Comme le rappelle l'historien Jean-Pierre Tabin, l'interdiction du mendiant étranger est récurrente en Suisse depuis le 16e siècle. Dès cette époque en effet, quantité de mesures ont été prises dans les villes de Suisse et d'ailleurs visant surtout les mendiants étrangers. Et ce, dans une Europe où les villes gagnent en poids démographique, économique et politique. Une nouvelle gestion de la pauvreté également en croissance se met donc en place.

Les nôtres et les autres

Jean-Pierre Tabin en rappelle l'un des actes fondateurs de la Suisse de l'époque: «En 1551, la Diète fédérale de Baden (réd: assemblée des délégués des cantons suisses) décide que chaque paroisse doit entretenir ses pauvres. Les autres, les étrangers doivent être expulsés.» Une différentiation qui s'est peu ou prou maintenue, en dépit des mesures et politiques sociales adoptées dès la fin du 19e siècle. C'est également une transformation de l'espace politique (l'ouverture des frontières au nouveau pays de l'Union européenne dont la Roumanie) qui remet à l'ordre du jour une mesure aussi ancestrale que ses justifications.

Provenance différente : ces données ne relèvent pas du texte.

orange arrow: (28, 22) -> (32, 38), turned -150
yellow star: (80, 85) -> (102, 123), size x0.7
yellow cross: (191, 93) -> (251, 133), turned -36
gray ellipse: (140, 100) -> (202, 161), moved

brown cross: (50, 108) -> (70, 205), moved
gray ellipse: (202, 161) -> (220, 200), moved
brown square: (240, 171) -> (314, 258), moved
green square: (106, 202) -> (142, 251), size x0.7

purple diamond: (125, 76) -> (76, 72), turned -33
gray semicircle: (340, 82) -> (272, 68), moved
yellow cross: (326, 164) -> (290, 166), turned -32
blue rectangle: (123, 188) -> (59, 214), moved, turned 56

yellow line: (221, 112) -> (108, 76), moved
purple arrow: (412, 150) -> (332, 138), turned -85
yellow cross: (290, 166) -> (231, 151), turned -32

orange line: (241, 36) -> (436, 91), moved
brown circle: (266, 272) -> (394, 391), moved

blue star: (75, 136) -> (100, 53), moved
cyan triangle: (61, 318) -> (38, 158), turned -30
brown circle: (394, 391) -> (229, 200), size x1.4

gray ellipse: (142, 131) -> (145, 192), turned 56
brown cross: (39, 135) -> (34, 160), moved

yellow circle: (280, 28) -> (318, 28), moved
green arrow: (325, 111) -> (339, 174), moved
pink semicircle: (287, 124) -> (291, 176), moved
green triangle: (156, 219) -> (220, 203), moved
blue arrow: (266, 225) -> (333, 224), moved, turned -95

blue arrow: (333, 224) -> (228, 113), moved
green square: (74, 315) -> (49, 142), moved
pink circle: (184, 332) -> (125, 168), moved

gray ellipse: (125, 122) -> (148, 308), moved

L'argumentaire des initiants lausannois ne déroge pas à la règle: «Ce type de mendicité n'a rien à voir avec la mendicité traditionnelle. Son but est d'exploiter le sentiment de pitié. Elle va même plus loin: certains simulent des infirmités pour stimuler la compassion. Face à cette dérive, l'interdiction de la mendicité par métier s'impose!» Et Mathieu Blanc, président du comité d'initiative d'ajouter: «La mendicité existe depuis plusieurs années à Lausanne. Mais récemment, certains mendiants se sont montrés plus agressifs et parfois insultants. Ce qui crée des problèmes pour beaucoup de gens, surtout les personnes âgées qui se sentent ainsi désécurisées.»

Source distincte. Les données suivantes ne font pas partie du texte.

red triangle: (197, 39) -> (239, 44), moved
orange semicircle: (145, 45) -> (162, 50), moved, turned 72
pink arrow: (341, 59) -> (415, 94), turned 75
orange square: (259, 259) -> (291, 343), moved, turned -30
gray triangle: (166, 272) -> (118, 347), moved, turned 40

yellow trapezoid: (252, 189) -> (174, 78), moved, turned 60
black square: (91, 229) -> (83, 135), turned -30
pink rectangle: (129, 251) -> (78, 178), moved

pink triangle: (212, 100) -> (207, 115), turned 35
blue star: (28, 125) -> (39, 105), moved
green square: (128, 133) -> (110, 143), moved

Jean-Pierre Tabin, qui participe à une étude sur les enfants qui mendient sur mandat, au service vaudois de protection de la jeunesse, rappelle les origines de cet argumentaire. «Au Moyen Age, la chrétienté était placée devant un dilemme par rapport à la mendicité, la pauvreté étant un idéal chrétien. Comment faire pour discerner les bons des mauvais pauvres, ceux qui répondent à une injonction divine et ceux que l'on accuse de paresse. Différents critères apparaissent alors pour les différencier: le mendiant acceptable doit être du lieu, invalide, vieux, humble et non revendicatif.»

Ce qui fait dire à Jean-Pierre Tabin: «L'argumentaire n'a pas bougé. Nous sommes toujours en train de différencier les bons des mauvais pauvres, les nôtres et les autres toujours accusés de s'enrichir et de travestir leur véritable situation.»

Une pauvreté iconoclaste

Reste à savoir pourquoi ce surgissement de la pauvreté dans les rues des villes suisses suscite pareil rejet, alors que le nombre de mendiants se chiffre généralement à quelques dizaines de personnes par ville. Jean-Pierre Tabin a son explication: «Chaque manifestation de pauvreté dérange, car c'est une remise en question d'un fonctionnement de la société présenté et perçu comme harmonieux. Ces mendiants qui demandent activement l'aumône renvoient l'image d'une ville du tiers-monde et non de la cité prospère que l'on pense habiter en Suisse.»